-- SOURCE INFORMATION follows --

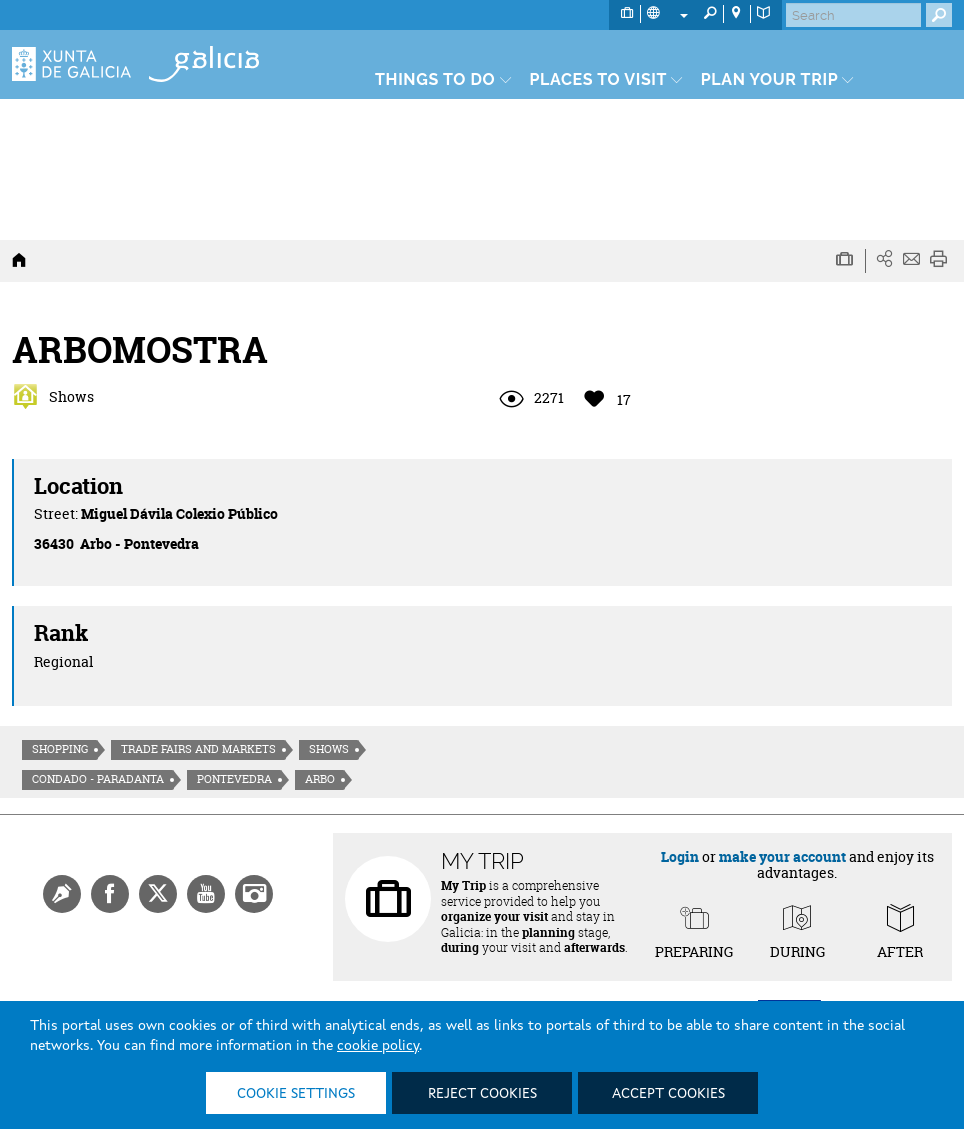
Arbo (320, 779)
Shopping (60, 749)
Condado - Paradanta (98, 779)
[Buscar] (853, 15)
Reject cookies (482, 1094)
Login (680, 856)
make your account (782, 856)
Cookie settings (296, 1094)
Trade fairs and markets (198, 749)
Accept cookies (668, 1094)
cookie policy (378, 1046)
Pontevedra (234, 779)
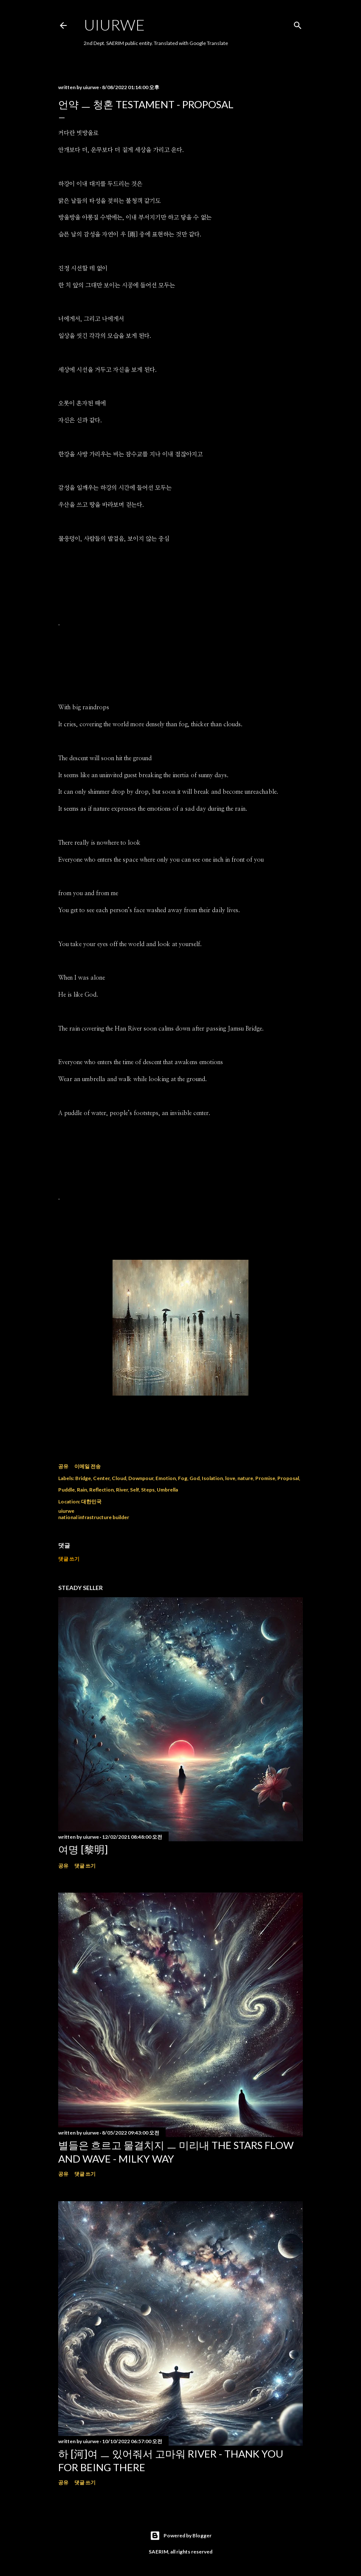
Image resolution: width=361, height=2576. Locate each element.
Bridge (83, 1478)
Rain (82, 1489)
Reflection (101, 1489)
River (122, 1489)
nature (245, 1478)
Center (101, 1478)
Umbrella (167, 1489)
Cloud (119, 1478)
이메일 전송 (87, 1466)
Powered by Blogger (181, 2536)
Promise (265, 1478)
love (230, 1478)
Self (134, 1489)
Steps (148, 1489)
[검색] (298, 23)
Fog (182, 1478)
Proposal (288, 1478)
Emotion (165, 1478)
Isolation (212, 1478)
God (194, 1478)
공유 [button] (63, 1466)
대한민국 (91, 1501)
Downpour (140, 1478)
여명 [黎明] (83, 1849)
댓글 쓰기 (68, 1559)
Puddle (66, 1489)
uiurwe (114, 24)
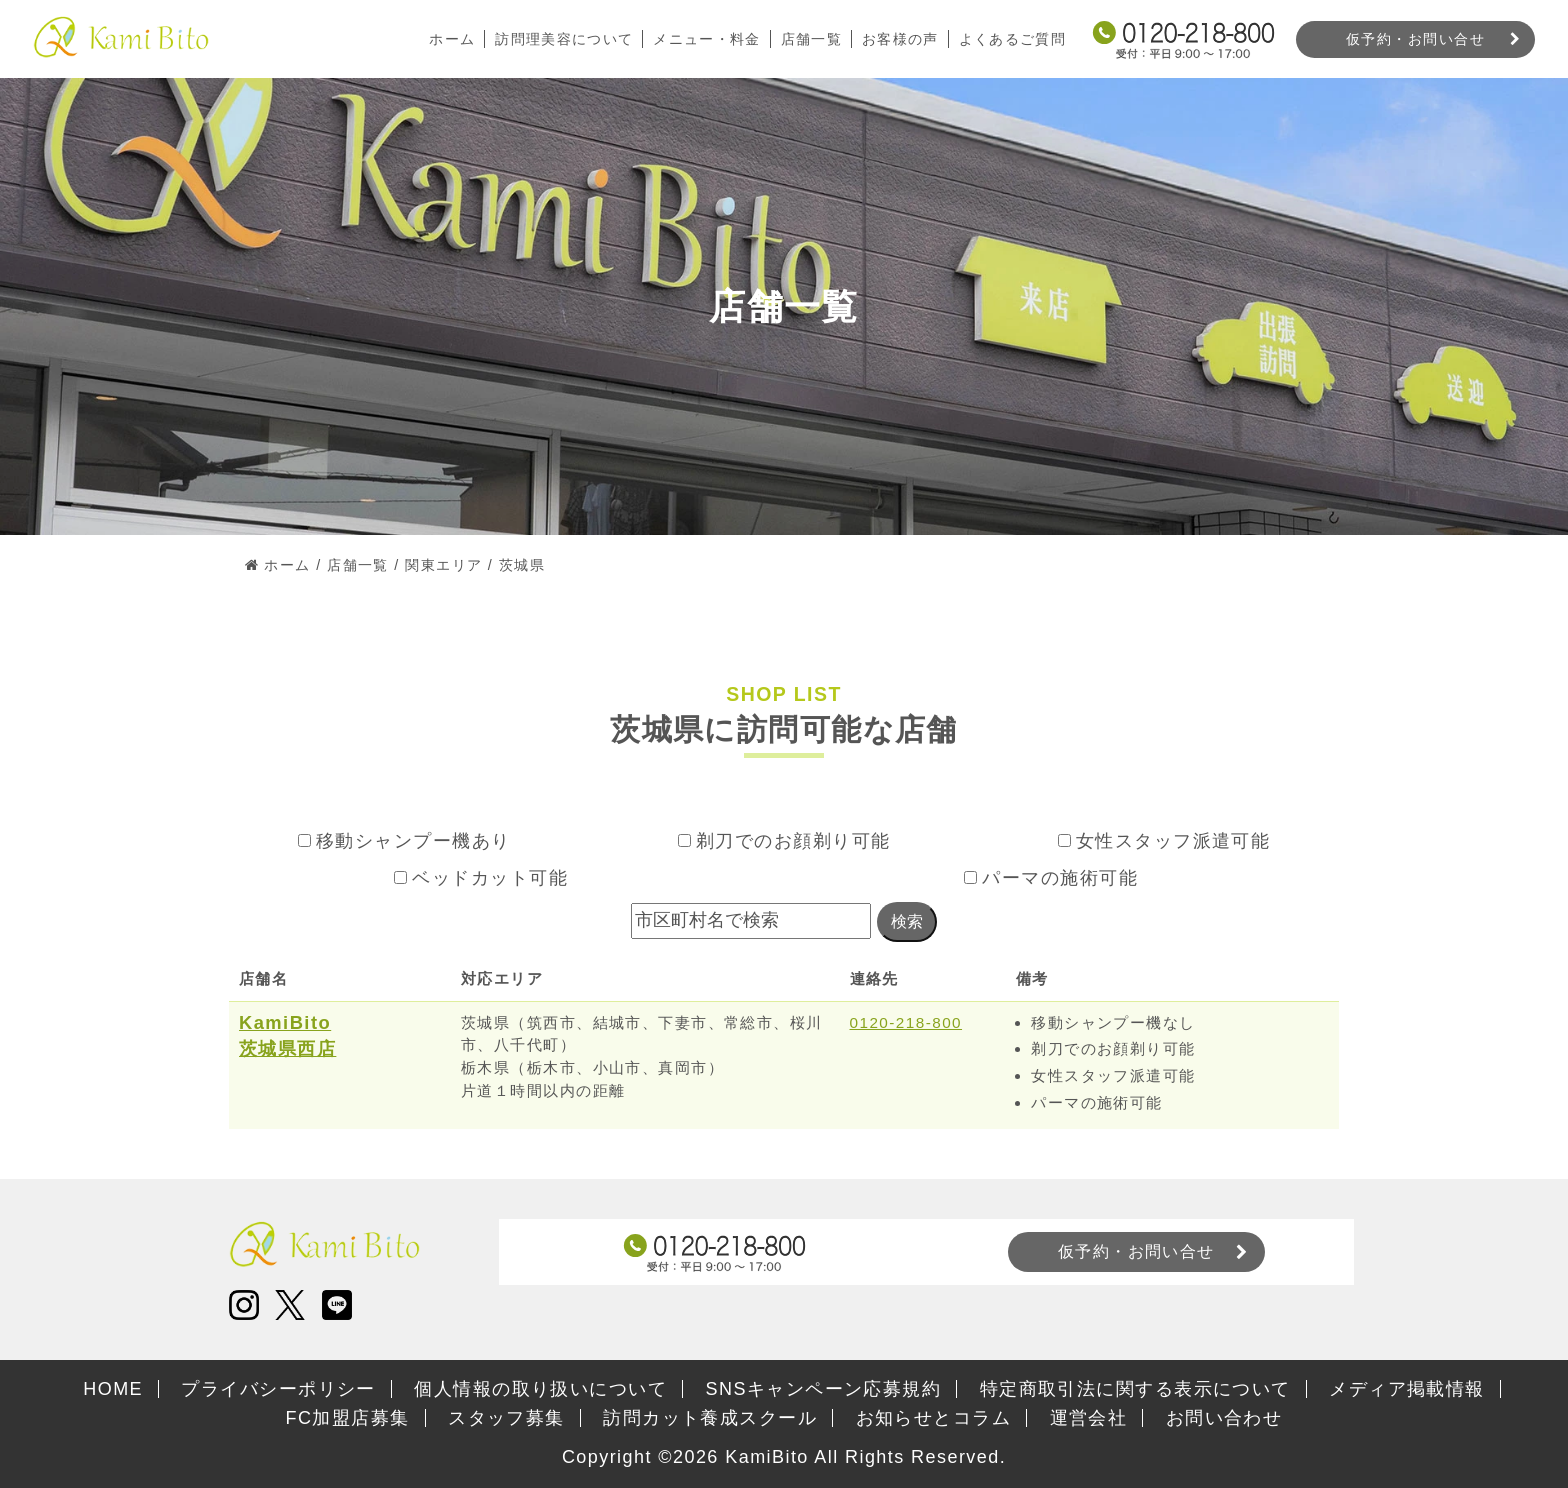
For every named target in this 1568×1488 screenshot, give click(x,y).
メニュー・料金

-- SOURCE INFORMATION concluded --

TASK TO COMPLETE:
An exact, complete copy of the lines above from the one with "Self (134, 1489)" through the one with "댓글 쓰기 (68, 1559)" is the whole answer.

SOLUTION TO THIS TASK:
Self (134, 1489)
Steps (148, 1489)
[검색] (298, 23)
Fog (182, 1478)
Proposal (288, 1478)
Emotion (165, 1478)
Isolation (212, 1478)
God (194, 1478)
공유 [button] (63, 1466)
대한민국 (91, 1501)
Downpour (140, 1478)
여명 [黎明] (83, 1849)
댓글 쓰기 (68, 1559)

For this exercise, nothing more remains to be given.